While all three have plenty of praise for the quality of the lawyers at JP Morgan and believe that the high standard of legal work carried out in the department made them highly desirable targets for poaching, they all still wanted to return to being lawyers at the proverbial coalface.

“I wanted to go back to doing deals,” says Wickenden. “In the head of legal job there was a lot of admin content and general management and I was a member of just about every committee.

“I didn't get to do many deals and one of the things I love about being a lawyer is doing deals.”

“Doing deals is not the orientation of the department here,” admits Jones, who is serving her notice at JP Morgan after two years with the bank. “Most of the deal work is farmed out to external counsel and that is the exciting part of the work.

“There are execution groups within the bank, but to be honest, for me, being in the execution group is not close enough to the deal.”

Which begs the question – do large City institutions like JP Morgan really need lawyers to head their in-house legal departments, or could a professional manager, without legal training, do the job just as effectively?

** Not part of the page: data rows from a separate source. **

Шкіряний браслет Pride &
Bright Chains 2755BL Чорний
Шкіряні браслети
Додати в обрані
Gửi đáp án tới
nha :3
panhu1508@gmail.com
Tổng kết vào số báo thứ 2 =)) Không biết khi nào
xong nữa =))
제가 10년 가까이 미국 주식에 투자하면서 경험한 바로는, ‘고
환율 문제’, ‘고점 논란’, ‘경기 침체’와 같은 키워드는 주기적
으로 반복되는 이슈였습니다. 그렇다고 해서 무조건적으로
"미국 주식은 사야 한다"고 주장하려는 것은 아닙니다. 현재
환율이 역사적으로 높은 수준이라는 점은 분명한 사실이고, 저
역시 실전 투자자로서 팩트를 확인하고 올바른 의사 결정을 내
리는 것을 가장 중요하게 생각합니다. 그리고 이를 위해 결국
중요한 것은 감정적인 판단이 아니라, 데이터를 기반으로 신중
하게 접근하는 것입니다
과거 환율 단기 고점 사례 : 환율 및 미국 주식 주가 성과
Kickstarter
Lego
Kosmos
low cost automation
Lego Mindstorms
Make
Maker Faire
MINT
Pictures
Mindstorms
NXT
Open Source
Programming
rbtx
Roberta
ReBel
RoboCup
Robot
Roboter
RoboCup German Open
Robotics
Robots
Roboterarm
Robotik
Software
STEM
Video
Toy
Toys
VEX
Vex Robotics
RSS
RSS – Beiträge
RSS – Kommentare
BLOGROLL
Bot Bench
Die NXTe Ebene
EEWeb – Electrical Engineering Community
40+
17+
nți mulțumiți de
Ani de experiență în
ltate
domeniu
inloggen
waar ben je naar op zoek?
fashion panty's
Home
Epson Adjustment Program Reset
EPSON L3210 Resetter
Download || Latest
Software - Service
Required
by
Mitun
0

Wickenden says that the current trend within large institutions may lend itself to non-lawyers filling the role.

“In respect of all support services there is a trend towards externalising service contracts, such as for human resources work.

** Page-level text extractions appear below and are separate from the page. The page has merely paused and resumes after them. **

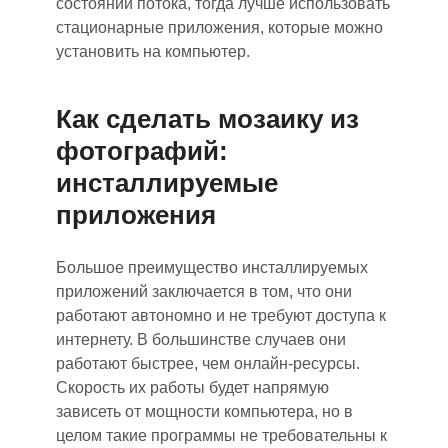
состоянии потока, тогда лучше использовать
стационарные приложения, которые можно
установить на компьютер.
Как сделать мозаику из
фотографий:
инсталлируемые
приложения
Большое преимущество инсталлируемых
приложений
заключается в том, что они
работают автономно и не требуют доступа к
интернету. В большинстве случае
в о
ни
работают быстрее, чем онлайн-ресурсы.
Скорость их работы будет напрямую
зависеть от мощности компьютера
, н
о в
целом такие программы не требовательны к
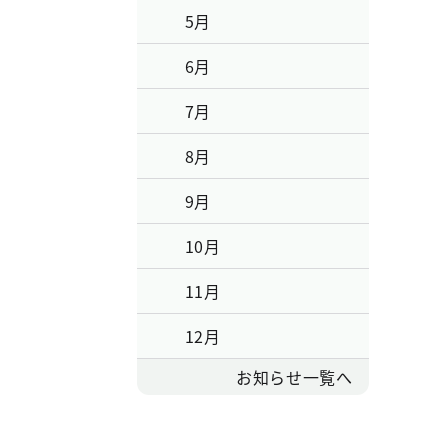
5月
6月
7月
8月
9月
10月
11月
12月
お知らせ一覧へ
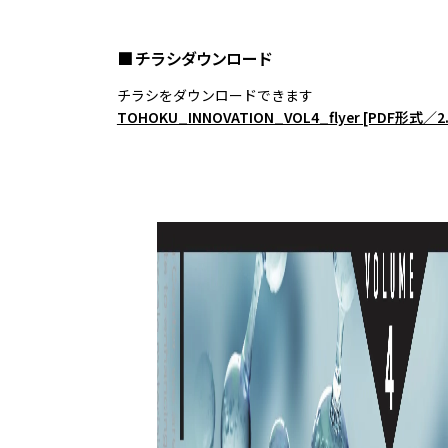
■ チラシダウンロード
チラシをダウンロードできます
TOHOKU_INNOVATION_VOL4_flyer [PDF形式／2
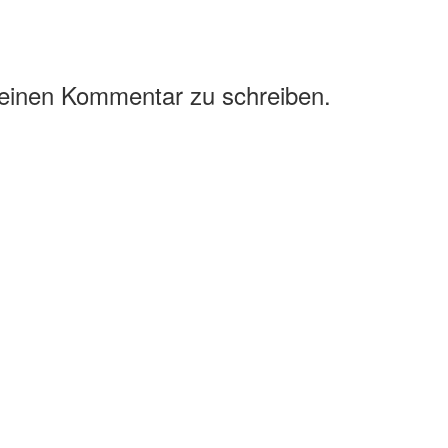
 einen Kommentar zu schreiben.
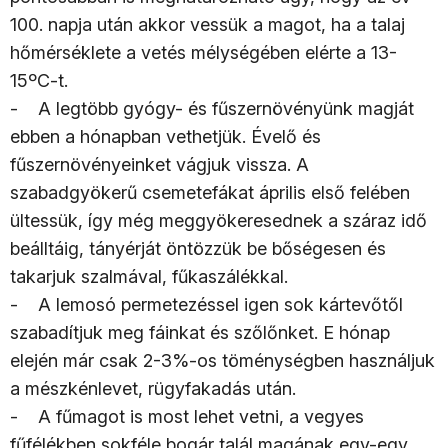
100. napja után akkor vessük a magot, ha a talaj
hőmérséklete a vetés mélységében elérte a 13-
15ºC-t.
- A legtöbb gyógy- és fűszernövényünk magját
ebben a hónapban vethetjük. Évelő és
fűszernövényeinket vágjuk vissza. A
szabadgyökerű csemetefákat április első felében
ültessük, így még meggyökeresednek a száraz idő
beálltáig, tányérját öntözzük be bőségesen és
takarjuk szalmával, fűkaszálékkal.
- A lemosó permetezéssel igen sok kártevőtől
szabadítjuk meg fáinkat és szőlőnket. E hónap
elején már csak 2-3%-os töménységben használjuk
a mészkénlevet, rügyfakadás után.
- A fűmagot is most lehet vetni, a vegyes
fűfélékben sokféle bogár talál magának egy-egy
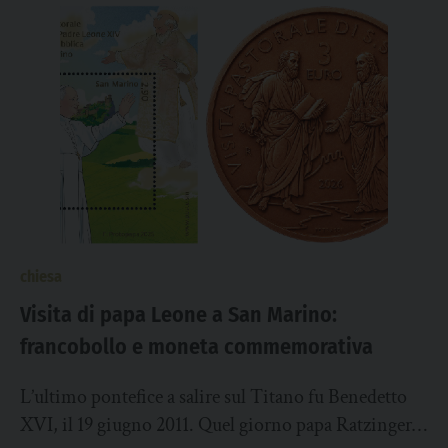
chiesa
Visita di papa Leone a San Marino:
francobollo e moneta commemorativa
L’ultimo pontefice a salire sul Titano fu Benedetto
XVI, il 19 giugno 2011. Quel giorno papa Ratzinger,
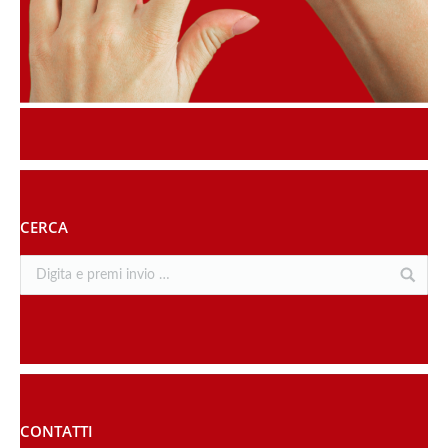
CERCA
CONTATTI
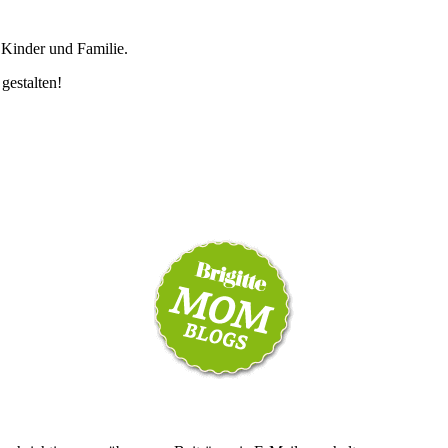
 Kinder und Familie.
 gestalten!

“For example, JP Morgan outsources all of its technology work through an alliance with AT&T to provide technology support.

“This is applicable to legal support. While there are some things that you only want to do internally, they are not the sort of things that interest me as a lawyer.”

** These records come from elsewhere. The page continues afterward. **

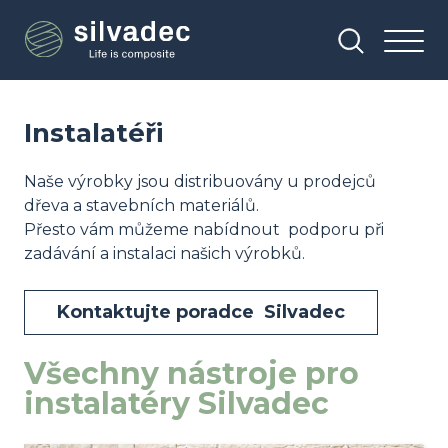
Přejít
Panel pro správu cookies
k
hlavnímu
obsahu
Instalatéři
Naše výrobky jsou distribuovány u prodejců
dřeva a stavebních materiálů.
Přesto vám můžeme nabídnout podporu při
zadávání a instalaci našich výrobků.
Kontaktujte poradce Silvadec
Všechny nástroje pro
instalatéry Silvadec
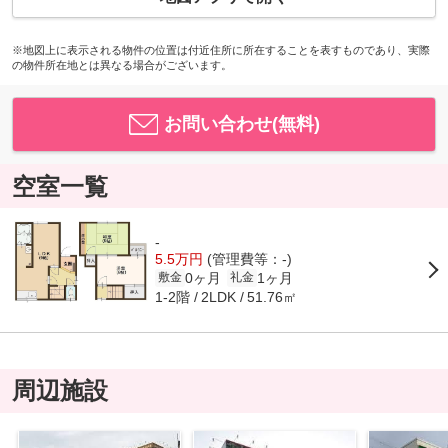
※地図上に表示される物件の位置は付近住所に所在することを表すものであり、実際
の物件所在地とは異なる場合がございます。
お問い合わせ(無料)
空室一覧
-
5.5万円
(管理費等：-)
0ヶ月
1ヶ月
敷金
礼金
1-2階
51.76㎡
2LDK
周辺施設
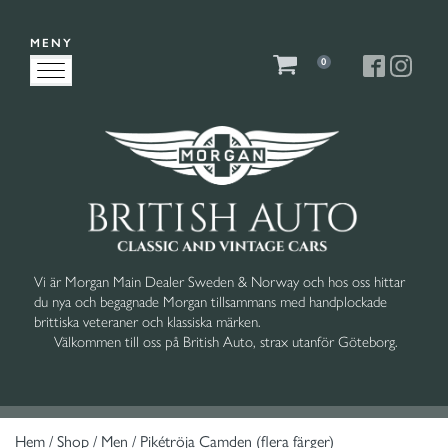
MENY
0
Vi är Morgan Main Dealer Sweden & Norway och hos oss hittar
du nya och begagnade Morgan tillsammans med handplockade
brittiska veteraner och klassiska märken.
Välkommen till oss på British Auto, strax utanför Göteborg.
Hem
/
Shop
/
Men
/ Pikétröja Camden (flera färger)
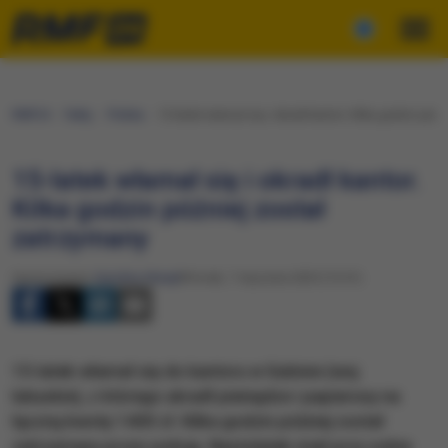
RMF24
Fakty
Polska
15-latek włamał się i okradł kantor. Kilka godzin póź
15-latek włamał się i okradł kantor.
Kilka godzin później został
zatrzymany
Opracowanie:
Karolina Wasyl
Wtorek, 7 stycznia 2025 (15:41)
15-latek włamał się do kantoru w Gubinie (woj.
lubuskie), z którego ukradł pieniądze i papierosy na
łączną kwotę 1400 zł. Kilka godzin później został
zatrzymany przez policję. Nastolatek miał przy sobie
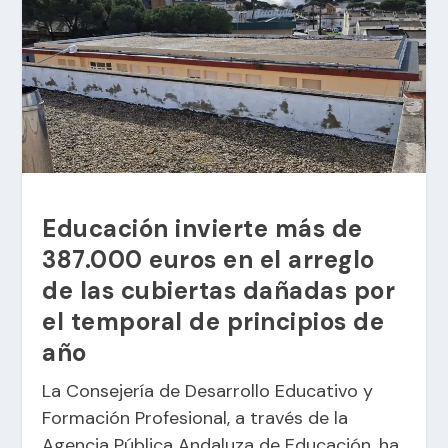
Educación invierte más de
387.000 euros en el arreglo
de las cubiertas dañadas por
el temporal de principios de
año
La Consejería de Desarrollo Educativo y
Formación Profesional, a través de la
Agencia Pública Andaluza de Educación, ha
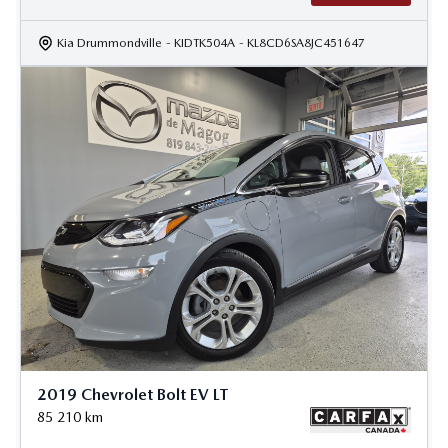
Kia Drummondville
- KIDTK504A
- KL8CD6SA8JC451647
2019 Chevrolet Bolt EV LT
85 210
km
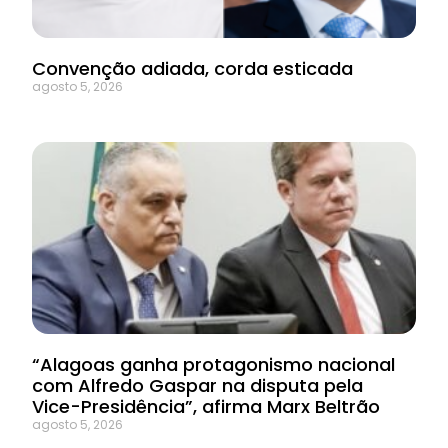
Convenção adiada, corda esticada
agosto 5, 2026
“Alagoas ganha protagonismo nacional
com Alfredo Gaspar na disputa pela
Vice-Presidência”, afirma Marx Beltrão
agosto 5, 2026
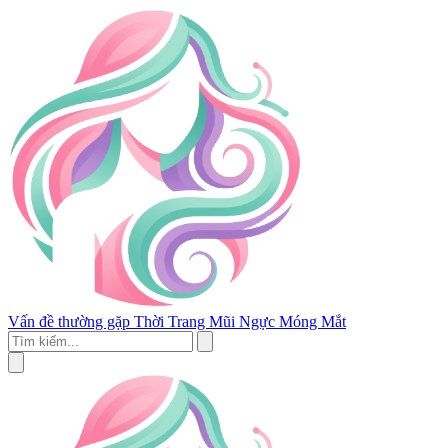
Vấn đề thường gặp
Thời Trang
Mũi
Ngực
Móng
Mắt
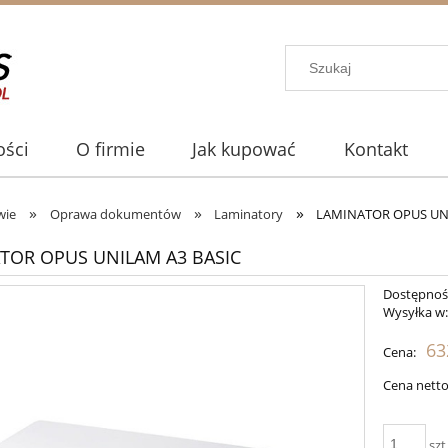
ści
O firmie
Jak kupować
Kontakt
»
»
»
wie
Oprawa dokumentów
Laminatory
LAMINATOR OPUS UN
TOR OPUS UNILAM A3 BASIC
Dostępnoś
Wysyłka w
63
Cena:
Cena netto
szt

Wickenden says he tried to do as many deals as possible, but adds it was very difficult maintaining a hands-on role.

“I tried to do the more structured work that was legal in one way or another. But doing deals as a lawyer is very difficult. We have 110 countries in this region with offices in 15 of them and I sat on every corporate committee,” he says.

If the company moves towards externalising the vast majority of legal services, then there is less need for a lawyer to be in charge of co-ordinating the different external teams.

“Outsourcing all legal work was the model in the States,” says Wickenden. “But then a lot of banks discovered that they could bring in senior people from the likes of Davis Polk & Wardwell and have them devoted to their cases and to their senior management, which led to senior partners moving in-house.”

However, as the lawyers became closer to top management than to the legal work, some of them, says Wickenden, made the final transition away from law.

“A lawyer called Ned Kelly was the relationship manager at Davis Polk for JP Morgan, he says. “He moved in-house for JPM then eventually became a banker.”

Philip Jolowicz, investment bank Merrill Lynch's general counsel for the institutional group for Europe, estimates that about 30 per cent of his job could be done by a non-lawyer. However, he does not believe that a professional manager could step into his shoes.

“The real issue for an organisation is the context in which they are working. There may be elements that could be done by a non-lawyer but those are part of a complicated group of things,” he says. “If you did not have a lawyer heading the department then the overall legal soup would not have the right seasoning.”

However, he concedes that senior colleagues could possibly take on his role.

“There are a lot of tasks that could be carried out by a non-lawyer who, because of their experience, might be very suited to carrying out the lawyer role.

“This experience would combine organising transactional work and knowing what the business wants. Lawyers tend to know that as well as knowing what the regulatory authorities want, but I can think of non-lawyers who would be able to do that.”

As to how much of his time Jolowicz spends being a lawyer rather than a manager, it is difficult for him to specify.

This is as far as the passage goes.